Dentes, de Domenico Starnone
Por Sérgio Linard
Domenico Starnone. Foto: Leonardo Cendamo. |
Ao lado da misteriosa Elena
Ferrante, Domenico Starnone é um nome da literatura italiana contemporânea que
merece nossa atenção. Não é, porém, somente a nacionalidade que aproxima estes
escritores, pois ao passo que aquela parece ter como foco de sua obra a
exploração das figuras desempenhadas pelas mulheres na sociedade, esse — em um
simétrico contraponto — foca nas figuras masculinas, convidadas a encararem
seus próprios erros para que percebam o quão frágeis e fingidas são as bases
que sustentam a própria ideia de masculinidade. Não seria de grande espanto a
notícia de que estes escritores mantêm contato entre si. Mas tais biografismos
não são nosso foco; voltemos.
Starnone, nas obras por aqui
publicadas, parece fundar seus personagens em uma risível situação de
constrangimento constante que rega as páginas com o que popularmente chamamos
de vergonha alheia e/ou de riso melancólico, sentimentos gerados exatamente
porque obriga-nos a acompanhar óbvias descobertas por meio de uma chamada para rememorações
passíveis de aprofundamentos múltiplos.

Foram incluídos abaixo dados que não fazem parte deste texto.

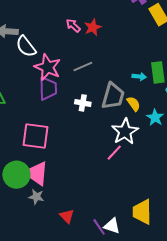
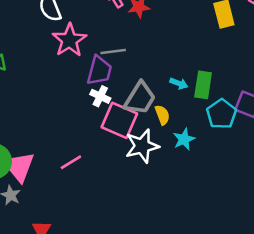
purple trapezoid: (48, 88) -> (99, 71), moved
pink square: (36, 136) -> (119, 120), moved
pink line: (114, 153) -> (71, 162), moved

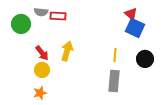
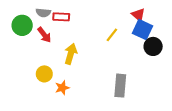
red arrow: (42, 53) -> (44, 35), moved
yellow line: (115, 55) -> (112, 35), moved, turned 32
black circle: (145, 59) -> (153, 46), moved
orange star: (40, 93) -> (62, 88), moved

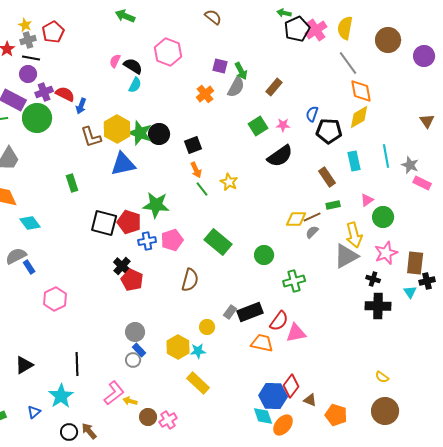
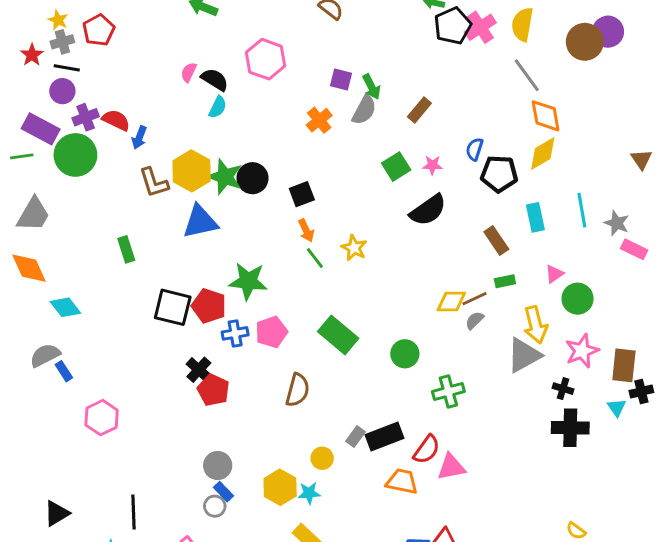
purple circle: (424, 56) -> (608, 32), moved

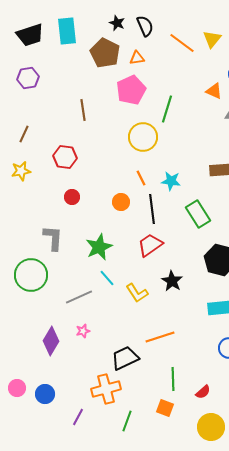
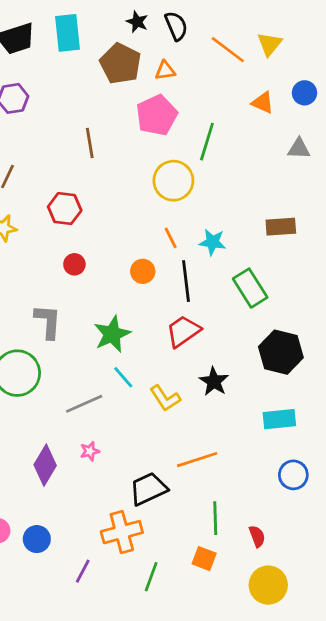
orange triangle: (214, 91) -> (263, 103), moved
red semicircle: (203, 392) -> (257, 536), turned -70

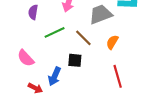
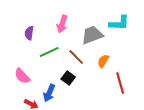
black square: (75, 60) -> (68, 78), turned 32
red line: (118, 76) -> (120, 83), moved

A obviedade é usada como mecanismo para
sair da superficialidade; algo muito importante, especialmente porque o óbvio
sempre precisou ser revisitado.
Com uma já vasta e premiada obra
em seu país de origem, o autor tem quatro novelas publicadas no Brasil, todas
pela Todavia. A mais recente, Dentes, apresenta uma história voltada
para os sentimentos — algo parecido com o que se vê em sua trilogia
sentimental: Laços, Assombrações e Segredos.

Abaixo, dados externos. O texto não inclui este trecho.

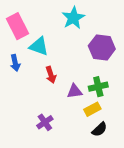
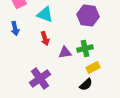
cyan triangle: (39, 46) -> (45, 14), moved
yellow rectangle: (92, 109) -> (93, 68), moved
purple cross: (45, 122) -> (40, 78), size x1.5

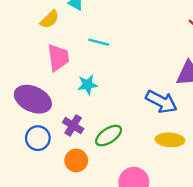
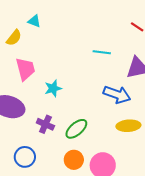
cyan line: (99, 42) -> (102, 52), moved
blue circle: (38, 138) -> (25, 157), moved
orange circle: (76, 161) -> (74, 160), moved

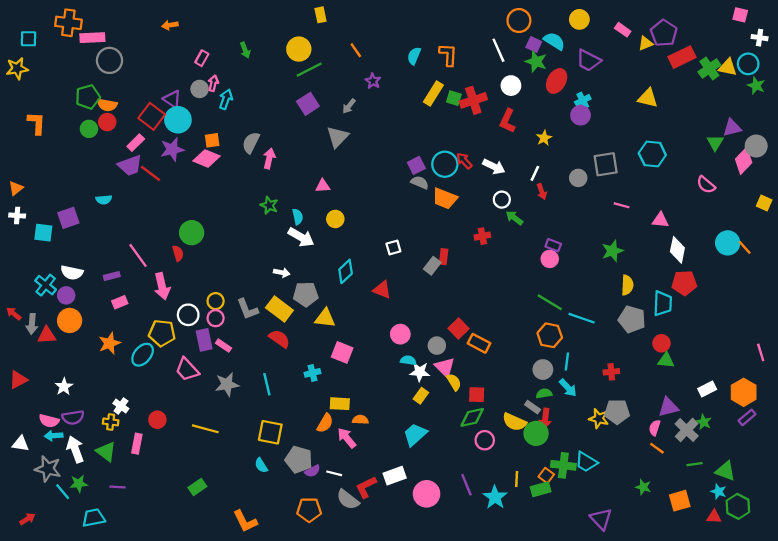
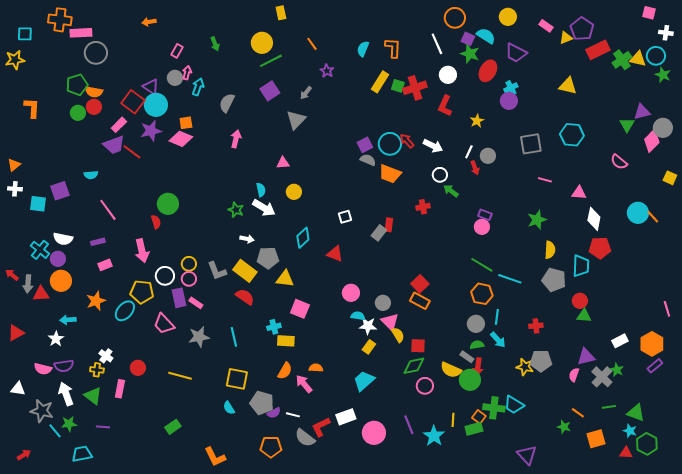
gray semicircle: (251, 143) -> (227, 103), moved
gray circle: (578, 178) -> (488, 156), moved
green star: (269, 205) -> (236, 210), moved
pink line: (138, 255) -> (108, 210), moved
red square: (458, 328) -> (420, 284), moved
yellow rectangle: (340, 404) -> (286, 341), moved
cyan arrow: (54, 436) -> (68, 320), moved
orange line: (657, 448) -> (578, 413), moved

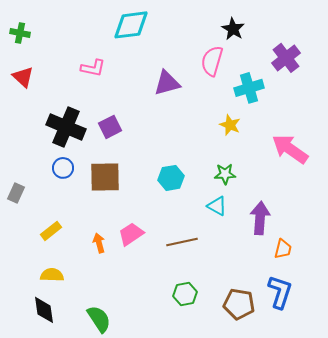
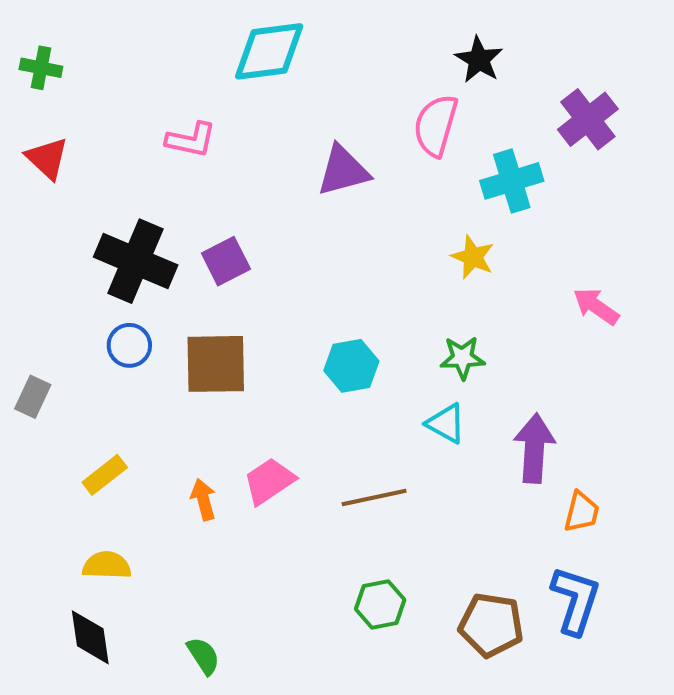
pink arrow: (290, 149) -> (596, 306), size x0.6
green semicircle: (99, 319) -> (203, 656), size x0.7

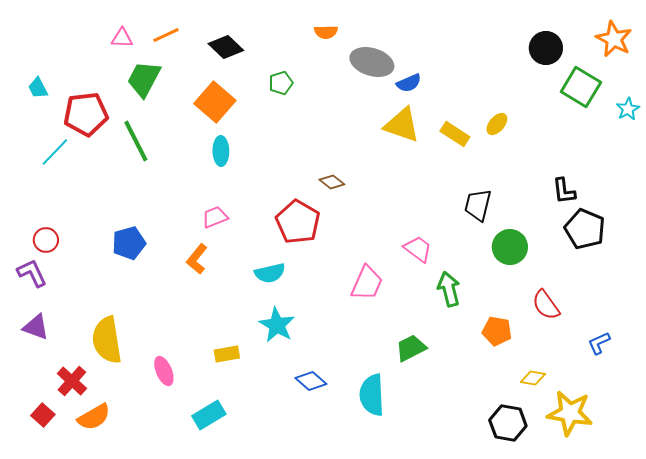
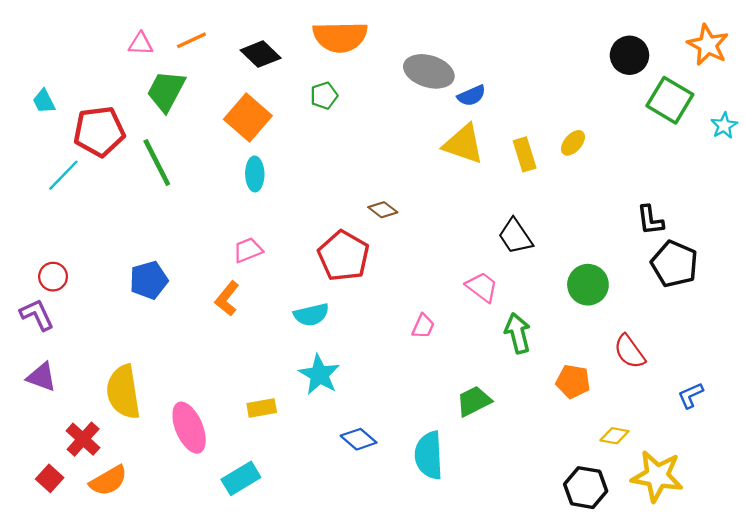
orange semicircle: (326, 32) -> (340, 37), moved, size x2.0
yellow rectangle: (455, 134) -> (525, 154), turned 40
black trapezoid: (478, 205) -> (515, 236), moved, turned -48
pink trapezoid: (367, 283) -> (423, 326), size x0.6
pink ellipse: (164, 371) -> (189, 428), size x1.5

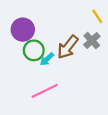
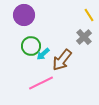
purple circle: (23, 30) -> (24, 15), moved
brown arrow: (68, 47) -> (62, 60), moved

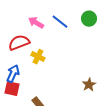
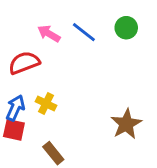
yellow cross: (38, 57) -> (46, 104), moved
brown star: (89, 85) -> (126, 124), size x1.5

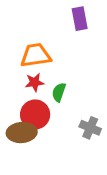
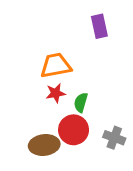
red circle: (35, 114) -> (74, 130), moved

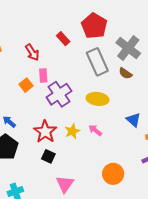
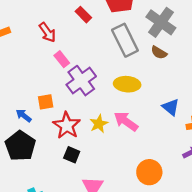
pink rectangle: (43, 76) -> (62, 59), turned -32
orange square: (26, 85) -> (46, 102), moved, turned 32
pink arrow: (95, 130) -> (126, 121), size x1.5

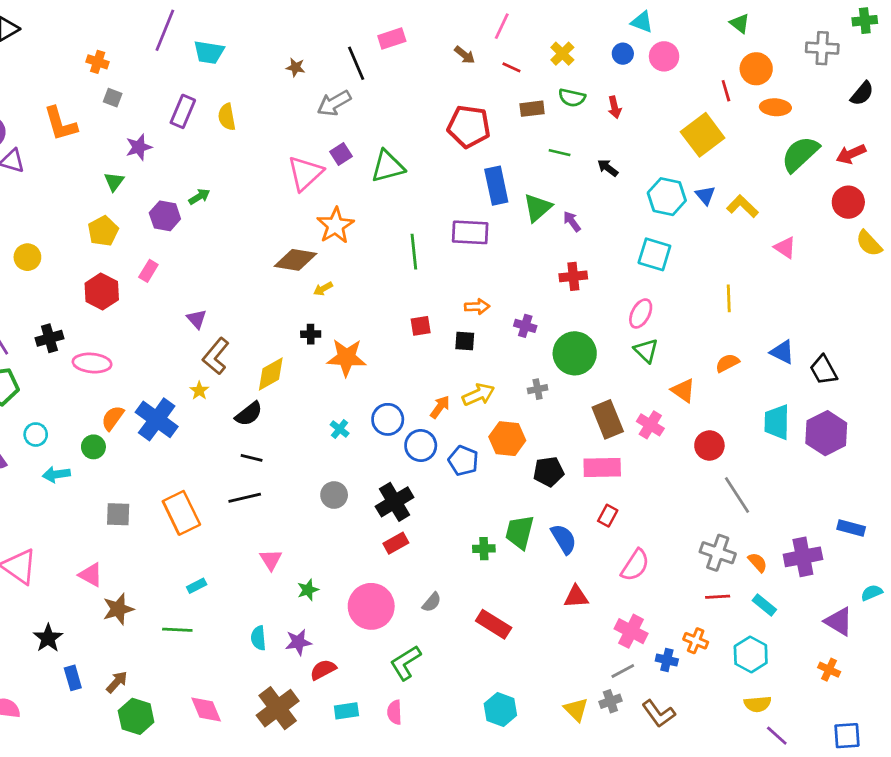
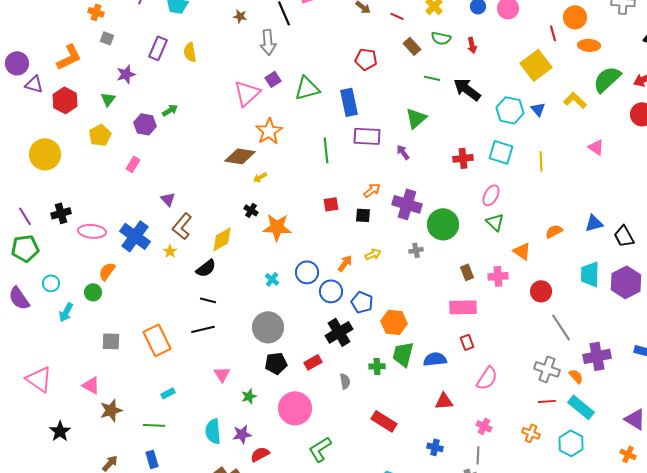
gray arrow: (334, 103) -> (268, 42), turned -65
brown rectangle: (532, 109) -> (412, 46), turned 54
orange L-shape: (60, 124) -> (69, 57), turned -100
red pentagon: (469, 127) -> (366, 59), size x0.7
black arrow: (608, 168) -> (467, 89), size x1.8
blue rectangle: (496, 186) -> (349, 102), moved
yellow L-shape: (742, 206) -> (575, 100), moved
purple arrow: (572, 221) -> (403, 152), moved
yellow circle: (27, 257) -> (45, 154), size x1.6
red cross: (573, 276) -> (463, 158), moved
red hexagon: (102, 292) -> (65, 100), moved
yellow line: (729, 298) -> (541, 161), moved
orange arrow: (477, 307) -> (372, 190), turned -36
purple cross: (525, 326) -> (407, 204), size x1.8
black cross: (311, 334) -> (251, 210), turned 32
blue triangle: (782, 352) -> (594, 223), turned -42
yellow arrow: (478, 395) -> (373, 254), size x0.7
blue cross: (157, 419) -> (135, 236), moved
brown rectangle: (608, 419) -> (467, 272), size x0.6
pink cross: (650, 425) -> (498, 276), turned -36
orange hexagon: (507, 439) -> (394, 322), moved
black pentagon: (549, 472) -> (276, 363), moved
cyan arrow: (56, 474) -> (66, 312), turned -54
gray circle: (334, 495) -> (268, 327), size x1.6
black cross: (395, 502) -> (339, 332), moved
red rectangle: (608, 516) -> (467, 342), turned -49
blue semicircle: (564, 539) -> (435, 359), turned -65
purple cross: (803, 557) -> (597, 356), moved
gray semicircle: (432, 602) -> (345, 381), moved, turned -49
cyan rectangle: (764, 605) -> (581, 407), size x1.5
pink cross: (631, 631) -> (484, 426), size x0.7
cyan semicircle: (258, 638) -> (213, 431), size x1.4
blue cross: (667, 660) -> (435, 447), moved
gray line: (623, 671) -> (478, 455), turned -60
blue rectangle: (73, 678) -> (152, 459), moved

No entanto, é importante registrar
desde agora, Dentes é um livro com vida e qualidade próprias, realçando
mais ainda a produção literária de Starnone. Não se engane o leitor ao pensar
que, por se tratar de um mesmo gênero, com o mesmo tipo de foco, a obra cairá
no espaço comum da simples repetição, algo que, convenhamos, tem sido bastante
rotineiro nos textos da contemporaneidade. Um escritor que parece ter descoberto
a “fórmula secreta” de sua obra tende a repeti-la de modo incansável,
cansando-nos, porém, dessa repetição.
Não é o que ocorre com Domenico Starnone.
Ainda que o tema do matrimônio
fracassado também seja uma tônica de Dentes, nesta novela somos convidados
a conhecer melhor a visão daquele que decide ir embora, com uma focalização que
se concentra neste homem que deixa mulher e filhos por uma nova paixão,
trazendo somente a perspectiva dele para a superfície do texto. Essa escolha
gera, como consequência, uma maior proximidade com o protagonista,
especialmente porque o autor escolhe a simbologia dos dentes (e de todo este
campo semântico) para levá-la ao limite ao relacioná-la com a formação humana.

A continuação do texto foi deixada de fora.